- [Information shown]

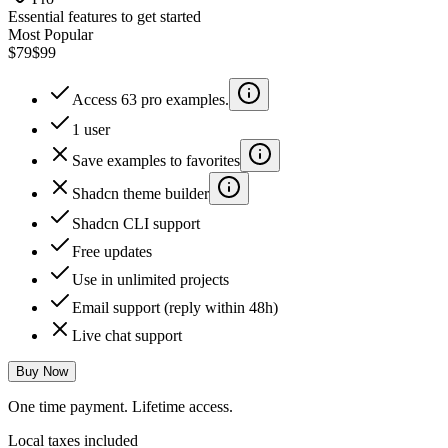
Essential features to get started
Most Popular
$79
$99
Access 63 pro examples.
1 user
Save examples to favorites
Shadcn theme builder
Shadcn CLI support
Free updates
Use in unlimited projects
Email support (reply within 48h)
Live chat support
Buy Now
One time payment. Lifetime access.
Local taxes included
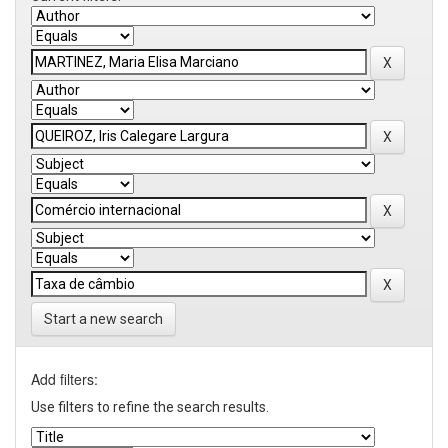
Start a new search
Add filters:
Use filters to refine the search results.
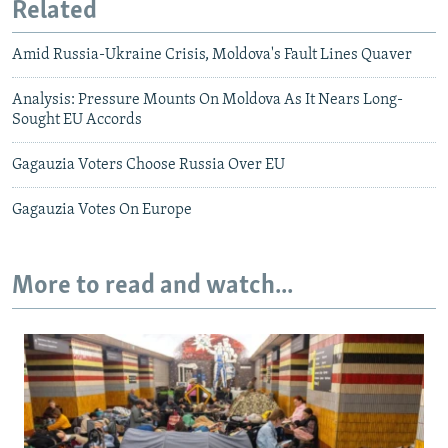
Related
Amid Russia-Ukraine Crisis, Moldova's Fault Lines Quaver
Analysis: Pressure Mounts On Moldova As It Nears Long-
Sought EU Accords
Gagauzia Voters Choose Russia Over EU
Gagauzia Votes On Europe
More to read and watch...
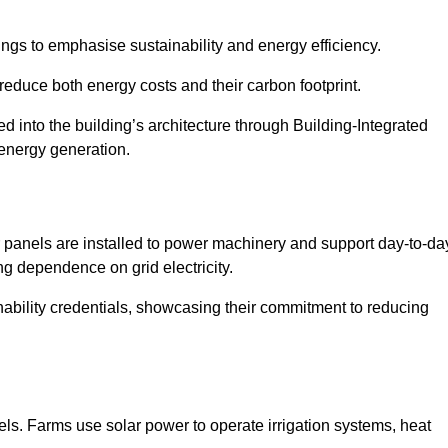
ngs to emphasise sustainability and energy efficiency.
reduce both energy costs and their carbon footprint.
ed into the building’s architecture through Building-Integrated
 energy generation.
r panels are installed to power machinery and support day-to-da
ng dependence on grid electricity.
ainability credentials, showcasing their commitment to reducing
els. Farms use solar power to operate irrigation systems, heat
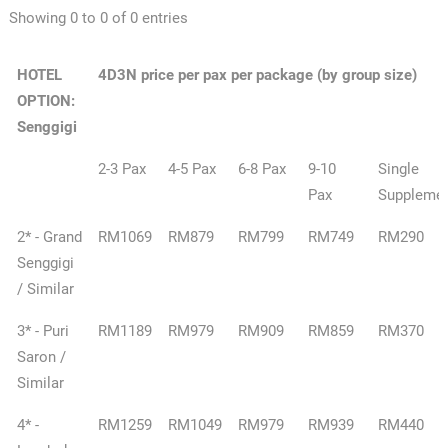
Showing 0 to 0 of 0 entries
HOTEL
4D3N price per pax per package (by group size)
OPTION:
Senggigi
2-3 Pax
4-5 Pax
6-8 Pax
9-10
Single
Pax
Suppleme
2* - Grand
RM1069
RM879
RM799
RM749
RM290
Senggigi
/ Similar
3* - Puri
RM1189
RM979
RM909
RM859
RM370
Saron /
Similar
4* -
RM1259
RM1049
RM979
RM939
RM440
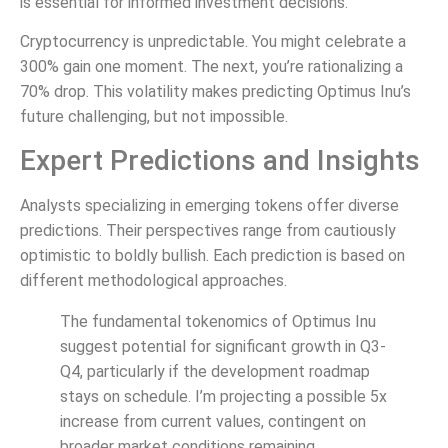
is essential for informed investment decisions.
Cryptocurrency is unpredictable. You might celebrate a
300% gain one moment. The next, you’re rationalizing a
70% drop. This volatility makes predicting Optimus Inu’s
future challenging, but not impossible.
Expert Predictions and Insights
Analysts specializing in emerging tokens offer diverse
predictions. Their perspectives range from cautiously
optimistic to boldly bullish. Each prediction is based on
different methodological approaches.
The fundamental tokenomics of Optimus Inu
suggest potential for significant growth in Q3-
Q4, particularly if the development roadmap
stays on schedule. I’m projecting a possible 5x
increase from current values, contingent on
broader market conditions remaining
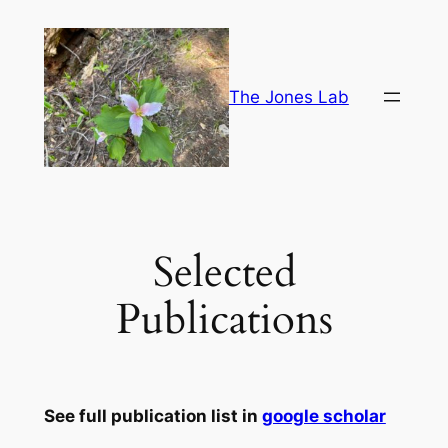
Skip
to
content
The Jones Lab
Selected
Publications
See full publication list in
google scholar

- [Your assignment] Reproduce the whole of the data, word for word, and omit its pictures.

- [Answer to this task]
Essential features to get started
Most Popular
$79
$99
Access 63 pro examples.
1 user
Save examples to favorites
Shadcn theme builder
Shadcn CLI support
Free updates
Use in unlimited projects
Email support (reply within 48h)
Live chat support
Buy Now
One time payment. Lifetime access.
Local taxes included
Start a new search
Add filters:
Use filters to refine the search results.
Related
Amid Russia-Ukraine Crisis, Moldova's Fault Lines Quaver
Analysis: Pressure Mounts On Moldova As It Nears Long-
Sought EU Accords
Gagauzia Voters Choose Russia Over EU
Gagauzia Votes On Europe
More to read and watch...
ngs to emphasise sustainability and energy efficiency.
reduce both energy costs and their carbon footprint.
ed into the building’s architecture through Building-Integrated
 energy generation.
r panels are installed to power machinery and support day-to-da
ng dependence on grid electricity.
ainability credentials, showcasing their commitment to reducing
els. Farms use solar power to operate irrigation systems, heat
Showing 0 to 0 of 0 entries
HOTEL
4D3N price per pax per package (by group size)
OPTION:
Senggigi
2-3 Pax
4-5 Pax
6-8 Pax
9-10
Single
Pax
Suppleme
2* - Grand
RM1069
RM879
RM799
RM749
RM290
Senggigi
/ Similar
3* - Puri
RM1189
RM979
RM909
RM859
RM370
Saron /
Similar
4* -
RM1259
RM1049
RM979
RM939
RM440
is essential for informed investment decisions.
Cryptocurrency is unpredictable. You might celebrate a
300% gain one moment. The next, you’re rationalizing a
70% drop. This volatility makes predicting Optimus Inu’s
future challenging, but not impossible.
Expert Predictions and Insights
Analysts specializing in emerging tokens offer diverse
predictions. Their perspectives range from cautiously
optimistic to boldly bullish. Each prediction is based on
different methodological approaches.
The fundamental tokenomics of Optimus Inu
suggest potential for significant growth in Q3-
Q4, particularly if the development roadmap
stays on schedule. I’m projecting a possible 5x
increase from current values, contingent on
broader market conditions remaining
Skip
to
content
The Jones Lab
Selected
Publications
See full publication list in
google scholar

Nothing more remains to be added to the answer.